> _Work item_
For the records below, output every line from the one holding "Bitpanda mit Sitz in Wien zu nennen. Beide" through the final line, unaltered, and no other lines.

> _Source material_
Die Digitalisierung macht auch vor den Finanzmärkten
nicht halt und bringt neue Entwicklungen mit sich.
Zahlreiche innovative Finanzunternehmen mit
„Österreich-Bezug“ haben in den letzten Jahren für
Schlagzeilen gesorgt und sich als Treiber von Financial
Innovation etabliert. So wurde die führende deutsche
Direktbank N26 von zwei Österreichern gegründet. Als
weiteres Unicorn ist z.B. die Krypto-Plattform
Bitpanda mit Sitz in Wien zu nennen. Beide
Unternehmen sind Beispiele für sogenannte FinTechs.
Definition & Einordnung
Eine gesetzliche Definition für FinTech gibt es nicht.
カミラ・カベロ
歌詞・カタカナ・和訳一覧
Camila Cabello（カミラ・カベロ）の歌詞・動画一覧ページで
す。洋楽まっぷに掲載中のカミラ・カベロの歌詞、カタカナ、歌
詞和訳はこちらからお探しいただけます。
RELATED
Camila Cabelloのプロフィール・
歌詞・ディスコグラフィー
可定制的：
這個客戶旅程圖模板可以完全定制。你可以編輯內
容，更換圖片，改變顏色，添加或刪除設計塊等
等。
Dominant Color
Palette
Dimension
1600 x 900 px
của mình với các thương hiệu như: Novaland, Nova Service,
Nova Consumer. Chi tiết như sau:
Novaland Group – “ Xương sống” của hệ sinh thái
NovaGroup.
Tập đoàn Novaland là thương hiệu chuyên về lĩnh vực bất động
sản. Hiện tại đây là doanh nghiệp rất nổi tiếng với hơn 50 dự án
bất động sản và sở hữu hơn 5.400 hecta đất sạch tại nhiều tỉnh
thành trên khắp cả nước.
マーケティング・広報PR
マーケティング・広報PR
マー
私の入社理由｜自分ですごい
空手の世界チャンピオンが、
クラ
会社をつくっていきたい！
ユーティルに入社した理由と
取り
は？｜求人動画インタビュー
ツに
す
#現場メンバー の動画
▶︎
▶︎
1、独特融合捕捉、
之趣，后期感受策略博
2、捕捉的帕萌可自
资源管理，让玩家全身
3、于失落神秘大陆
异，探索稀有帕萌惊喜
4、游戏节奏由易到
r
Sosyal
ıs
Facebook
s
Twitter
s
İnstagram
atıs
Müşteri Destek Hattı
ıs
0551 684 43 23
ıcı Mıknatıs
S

> _Result of the exercise_
Bitpanda mit Sitz in Wien zu nennen. Beide
Unternehmen sind Beispiele für sogenannte FinTechs.
Definition & Einordnung
Eine gesetzliche Definition für FinTech gibt es nicht.
カミラ・カベロ
歌詞・カタカナ・和訳一覧
Camila Cabello（カミラ・カベロ）の歌詞・動画一覧ページで
す。洋楽まっぷに掲載中のカミラ・カベロの歌詞、カタカナ、歌
詞和訳はこちらからお探しいただけます。
RELATED
Camila Cabelloのプロフィール・
歌詞・ディスコグラフィー
可定制的：
這個客戶旅程圖模板可以完全定制。你可以編輯內
容，更換圖片，改變顏色，添加或刪除設計塊等
等。
Dominant Color
Palette
Dimension
1600 x 900 px
của mình với các thương hiệu như: Novaland, Nova Service,
Nova Consumer. Chi tiết như sau:
Novaland Group – “ Xương sống” của hệ sinh thái
NovaGroup.
Tập đoàn Novaland là thương hiệu chuyên về lĩnh vực bất động
sản. Hiện tại đây là doanh nghiệp rất nổi tiếng với hơn 50 dự án
bất động sản và sở hữu hơn 5.400 hecta đất sạch tại nhiều tỉnh
thành trên khắp cả nước.
マーケティング・広報PR
マーケティング・広報PR
マー
私の入社理由｜自分ですごい
空手の世界チャンピオンが、
クラ
会社をつくっていきたい！
ユーティルに入社した理由と
取り
は？｜求人動画インタビュー
ツに
す
#現場メンバー の動画
▶︎
▶︎
1、独特融合捕捉、
之趣，后期感受策略博
2、捕捉的帕萌可自
资源管理，让玩家全身
3、于失落神秘大陆
异，探索稀有帕萌惊喜
4、游戏节奏由易到
r
Sosyal
ıs
Facebook
s
Twitter
s
İnstagram
atıs
Müşteri Destek Hattı
ıs
0551 684 43 23
ıcı Mıknatıs
S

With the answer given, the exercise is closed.